*** PROVIDED ENTRIES ***

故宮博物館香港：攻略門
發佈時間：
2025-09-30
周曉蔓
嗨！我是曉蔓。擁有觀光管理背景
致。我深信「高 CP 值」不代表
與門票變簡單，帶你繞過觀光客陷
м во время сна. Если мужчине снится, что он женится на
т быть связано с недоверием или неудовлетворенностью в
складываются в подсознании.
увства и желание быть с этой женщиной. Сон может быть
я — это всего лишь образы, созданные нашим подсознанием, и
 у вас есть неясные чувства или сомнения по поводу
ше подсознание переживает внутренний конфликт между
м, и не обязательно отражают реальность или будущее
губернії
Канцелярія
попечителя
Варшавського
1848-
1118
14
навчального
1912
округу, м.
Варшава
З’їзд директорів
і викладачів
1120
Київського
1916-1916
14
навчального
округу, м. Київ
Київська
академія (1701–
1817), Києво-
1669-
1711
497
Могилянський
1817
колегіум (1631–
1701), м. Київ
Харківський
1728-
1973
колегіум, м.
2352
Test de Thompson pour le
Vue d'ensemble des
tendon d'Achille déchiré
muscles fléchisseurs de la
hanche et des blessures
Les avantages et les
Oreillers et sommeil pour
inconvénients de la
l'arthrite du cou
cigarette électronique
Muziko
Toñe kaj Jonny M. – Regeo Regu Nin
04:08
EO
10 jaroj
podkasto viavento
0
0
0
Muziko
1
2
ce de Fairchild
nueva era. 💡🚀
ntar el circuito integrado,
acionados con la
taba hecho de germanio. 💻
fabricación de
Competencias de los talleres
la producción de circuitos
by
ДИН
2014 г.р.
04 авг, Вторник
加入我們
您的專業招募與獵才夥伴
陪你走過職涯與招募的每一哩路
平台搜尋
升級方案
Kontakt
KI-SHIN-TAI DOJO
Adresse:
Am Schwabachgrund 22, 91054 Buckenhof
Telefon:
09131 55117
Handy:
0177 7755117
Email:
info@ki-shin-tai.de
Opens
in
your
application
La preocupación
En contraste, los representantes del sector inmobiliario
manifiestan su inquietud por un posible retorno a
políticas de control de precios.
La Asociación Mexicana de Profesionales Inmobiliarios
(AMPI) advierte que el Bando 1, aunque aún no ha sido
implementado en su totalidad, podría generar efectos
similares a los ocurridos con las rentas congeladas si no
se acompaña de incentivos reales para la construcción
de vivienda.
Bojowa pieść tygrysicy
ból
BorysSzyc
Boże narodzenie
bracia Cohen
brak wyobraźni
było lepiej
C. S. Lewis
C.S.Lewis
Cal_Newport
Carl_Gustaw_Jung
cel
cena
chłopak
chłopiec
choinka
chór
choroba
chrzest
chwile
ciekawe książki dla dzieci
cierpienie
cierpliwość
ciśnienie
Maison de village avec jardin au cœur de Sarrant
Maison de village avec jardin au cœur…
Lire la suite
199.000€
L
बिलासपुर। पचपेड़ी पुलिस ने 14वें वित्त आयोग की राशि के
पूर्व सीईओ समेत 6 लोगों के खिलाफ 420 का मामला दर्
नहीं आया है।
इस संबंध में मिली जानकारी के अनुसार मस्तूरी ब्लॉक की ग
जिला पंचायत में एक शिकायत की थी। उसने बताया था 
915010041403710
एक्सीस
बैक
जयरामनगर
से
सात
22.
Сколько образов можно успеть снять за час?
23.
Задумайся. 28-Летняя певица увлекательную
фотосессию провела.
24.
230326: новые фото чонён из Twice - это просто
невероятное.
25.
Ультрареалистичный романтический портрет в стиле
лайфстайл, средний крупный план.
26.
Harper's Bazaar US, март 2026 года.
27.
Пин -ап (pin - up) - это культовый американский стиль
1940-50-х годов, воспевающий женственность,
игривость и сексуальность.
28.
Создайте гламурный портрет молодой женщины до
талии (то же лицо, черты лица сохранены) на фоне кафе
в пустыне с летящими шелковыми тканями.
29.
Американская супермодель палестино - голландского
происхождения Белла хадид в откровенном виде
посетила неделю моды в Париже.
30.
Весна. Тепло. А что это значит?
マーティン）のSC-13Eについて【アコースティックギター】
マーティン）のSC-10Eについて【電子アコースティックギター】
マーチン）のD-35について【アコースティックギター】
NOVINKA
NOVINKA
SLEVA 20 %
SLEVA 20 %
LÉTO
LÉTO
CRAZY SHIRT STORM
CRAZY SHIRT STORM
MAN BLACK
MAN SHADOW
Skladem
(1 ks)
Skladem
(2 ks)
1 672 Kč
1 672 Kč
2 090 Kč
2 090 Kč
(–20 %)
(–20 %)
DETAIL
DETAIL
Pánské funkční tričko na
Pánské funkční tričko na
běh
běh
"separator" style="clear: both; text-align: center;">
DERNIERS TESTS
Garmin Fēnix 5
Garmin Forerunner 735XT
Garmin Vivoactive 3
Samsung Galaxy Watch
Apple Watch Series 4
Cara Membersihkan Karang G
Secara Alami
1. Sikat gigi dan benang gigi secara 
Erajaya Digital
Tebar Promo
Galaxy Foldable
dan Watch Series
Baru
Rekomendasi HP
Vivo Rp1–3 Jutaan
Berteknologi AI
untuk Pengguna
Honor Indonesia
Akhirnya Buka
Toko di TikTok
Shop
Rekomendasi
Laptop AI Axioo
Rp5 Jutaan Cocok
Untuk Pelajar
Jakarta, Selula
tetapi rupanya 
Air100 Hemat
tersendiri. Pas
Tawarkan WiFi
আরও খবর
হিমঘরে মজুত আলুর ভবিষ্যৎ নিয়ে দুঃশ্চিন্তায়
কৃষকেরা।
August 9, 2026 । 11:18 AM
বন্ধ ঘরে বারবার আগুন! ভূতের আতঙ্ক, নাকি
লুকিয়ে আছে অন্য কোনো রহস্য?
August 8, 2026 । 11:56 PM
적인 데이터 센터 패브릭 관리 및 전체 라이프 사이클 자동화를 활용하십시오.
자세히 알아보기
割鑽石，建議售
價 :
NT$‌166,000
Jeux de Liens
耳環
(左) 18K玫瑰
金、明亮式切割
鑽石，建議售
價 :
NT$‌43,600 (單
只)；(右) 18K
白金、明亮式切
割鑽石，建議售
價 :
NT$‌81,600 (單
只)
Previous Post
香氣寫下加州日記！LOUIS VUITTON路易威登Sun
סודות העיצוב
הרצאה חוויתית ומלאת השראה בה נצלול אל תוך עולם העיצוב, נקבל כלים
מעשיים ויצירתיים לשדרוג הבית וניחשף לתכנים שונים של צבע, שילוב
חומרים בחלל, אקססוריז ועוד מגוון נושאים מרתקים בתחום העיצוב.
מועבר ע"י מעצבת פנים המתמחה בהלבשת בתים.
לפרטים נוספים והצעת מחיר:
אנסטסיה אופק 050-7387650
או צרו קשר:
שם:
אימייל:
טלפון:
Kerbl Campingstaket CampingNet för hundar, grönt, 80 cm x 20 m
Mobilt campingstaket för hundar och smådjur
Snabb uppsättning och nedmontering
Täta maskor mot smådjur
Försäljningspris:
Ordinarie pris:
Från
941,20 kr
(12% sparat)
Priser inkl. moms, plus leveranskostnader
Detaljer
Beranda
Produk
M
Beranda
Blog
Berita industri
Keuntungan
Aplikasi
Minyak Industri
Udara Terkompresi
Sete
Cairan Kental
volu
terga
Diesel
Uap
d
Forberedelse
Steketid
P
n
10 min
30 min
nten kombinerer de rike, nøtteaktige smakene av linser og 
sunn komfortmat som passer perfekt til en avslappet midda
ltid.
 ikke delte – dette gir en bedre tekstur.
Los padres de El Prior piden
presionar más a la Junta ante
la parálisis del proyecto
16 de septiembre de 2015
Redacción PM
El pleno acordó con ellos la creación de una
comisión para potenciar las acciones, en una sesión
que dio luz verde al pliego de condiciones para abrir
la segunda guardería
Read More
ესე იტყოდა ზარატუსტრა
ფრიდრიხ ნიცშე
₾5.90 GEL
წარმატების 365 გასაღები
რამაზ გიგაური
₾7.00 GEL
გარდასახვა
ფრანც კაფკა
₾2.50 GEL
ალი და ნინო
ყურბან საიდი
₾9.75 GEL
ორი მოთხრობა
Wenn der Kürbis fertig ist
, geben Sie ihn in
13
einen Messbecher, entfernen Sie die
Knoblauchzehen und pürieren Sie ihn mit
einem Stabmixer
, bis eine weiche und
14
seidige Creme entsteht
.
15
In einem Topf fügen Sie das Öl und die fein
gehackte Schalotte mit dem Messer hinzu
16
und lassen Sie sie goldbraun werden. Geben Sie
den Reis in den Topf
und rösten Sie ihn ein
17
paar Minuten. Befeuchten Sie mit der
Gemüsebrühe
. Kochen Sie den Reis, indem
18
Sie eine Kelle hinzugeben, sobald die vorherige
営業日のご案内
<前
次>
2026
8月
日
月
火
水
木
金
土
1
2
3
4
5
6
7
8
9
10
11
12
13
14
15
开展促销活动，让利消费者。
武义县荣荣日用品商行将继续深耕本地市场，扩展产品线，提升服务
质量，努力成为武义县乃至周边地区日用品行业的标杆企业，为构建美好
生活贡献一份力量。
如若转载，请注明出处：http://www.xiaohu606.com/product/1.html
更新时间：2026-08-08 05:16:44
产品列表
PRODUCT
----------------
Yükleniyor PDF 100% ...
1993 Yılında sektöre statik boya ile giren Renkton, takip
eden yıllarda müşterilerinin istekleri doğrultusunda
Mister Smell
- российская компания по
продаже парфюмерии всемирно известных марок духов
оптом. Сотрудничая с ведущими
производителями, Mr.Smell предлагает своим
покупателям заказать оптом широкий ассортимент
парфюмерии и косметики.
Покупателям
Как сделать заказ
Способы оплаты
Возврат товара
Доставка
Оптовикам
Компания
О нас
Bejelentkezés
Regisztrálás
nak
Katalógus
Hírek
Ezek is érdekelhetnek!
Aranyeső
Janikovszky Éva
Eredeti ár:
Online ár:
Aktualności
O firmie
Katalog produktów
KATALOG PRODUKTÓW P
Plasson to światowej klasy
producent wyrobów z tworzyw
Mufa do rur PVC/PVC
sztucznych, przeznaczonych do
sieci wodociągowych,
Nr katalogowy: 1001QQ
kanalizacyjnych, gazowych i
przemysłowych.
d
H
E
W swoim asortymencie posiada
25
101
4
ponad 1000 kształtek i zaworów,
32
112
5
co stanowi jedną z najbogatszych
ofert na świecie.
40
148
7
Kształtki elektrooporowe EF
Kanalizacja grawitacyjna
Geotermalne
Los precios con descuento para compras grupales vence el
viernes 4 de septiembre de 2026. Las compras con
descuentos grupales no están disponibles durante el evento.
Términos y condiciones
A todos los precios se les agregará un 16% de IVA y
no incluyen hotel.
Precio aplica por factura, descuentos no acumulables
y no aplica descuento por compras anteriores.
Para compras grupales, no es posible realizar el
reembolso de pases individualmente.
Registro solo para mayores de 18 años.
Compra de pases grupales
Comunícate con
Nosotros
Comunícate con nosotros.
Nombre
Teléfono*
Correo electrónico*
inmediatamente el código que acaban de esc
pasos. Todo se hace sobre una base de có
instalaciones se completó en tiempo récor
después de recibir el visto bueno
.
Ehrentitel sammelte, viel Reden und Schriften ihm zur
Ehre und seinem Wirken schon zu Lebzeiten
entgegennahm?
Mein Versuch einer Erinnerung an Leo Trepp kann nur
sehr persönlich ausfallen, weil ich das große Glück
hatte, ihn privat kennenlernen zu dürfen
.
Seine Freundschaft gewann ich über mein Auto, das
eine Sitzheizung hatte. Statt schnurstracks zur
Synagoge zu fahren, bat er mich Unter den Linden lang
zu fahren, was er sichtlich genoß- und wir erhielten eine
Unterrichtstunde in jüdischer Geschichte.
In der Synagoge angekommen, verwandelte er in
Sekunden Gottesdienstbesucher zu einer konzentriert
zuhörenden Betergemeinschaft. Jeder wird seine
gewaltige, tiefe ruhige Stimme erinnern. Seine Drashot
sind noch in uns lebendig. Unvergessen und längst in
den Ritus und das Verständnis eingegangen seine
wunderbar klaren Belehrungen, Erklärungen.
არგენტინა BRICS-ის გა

*** End of PROVIDED ENTRIES ***

*WHAT NEEDS TO BE DONE*. Write out exactly the lines that fall from the line with "Nr katalogowy: 1001QQ" to the line with "descuentos grupales no" in the records above, keeping both ends.

*EXERCISE RESULT*.
Nr katalogowy: 1001QQ
kanalizacyjnych, gazowych i
przemysłowych.
d
H
E
W swoim asortymencie posiada
25
101
4
ponad 1000 kształtek i zaworów,
32
112
5
co stanowi jedną z najbogatszych
ofert na świecie.
40
148
7
Kształtki elektrooporowe EF
Kanalizacja grawitacyjna
Geotermalne
Los precios con descuento para compras grupales vence el
viernes 4 de septiembre de 2026. Las compras con
descuentos grupales no están disponibles durante el evento.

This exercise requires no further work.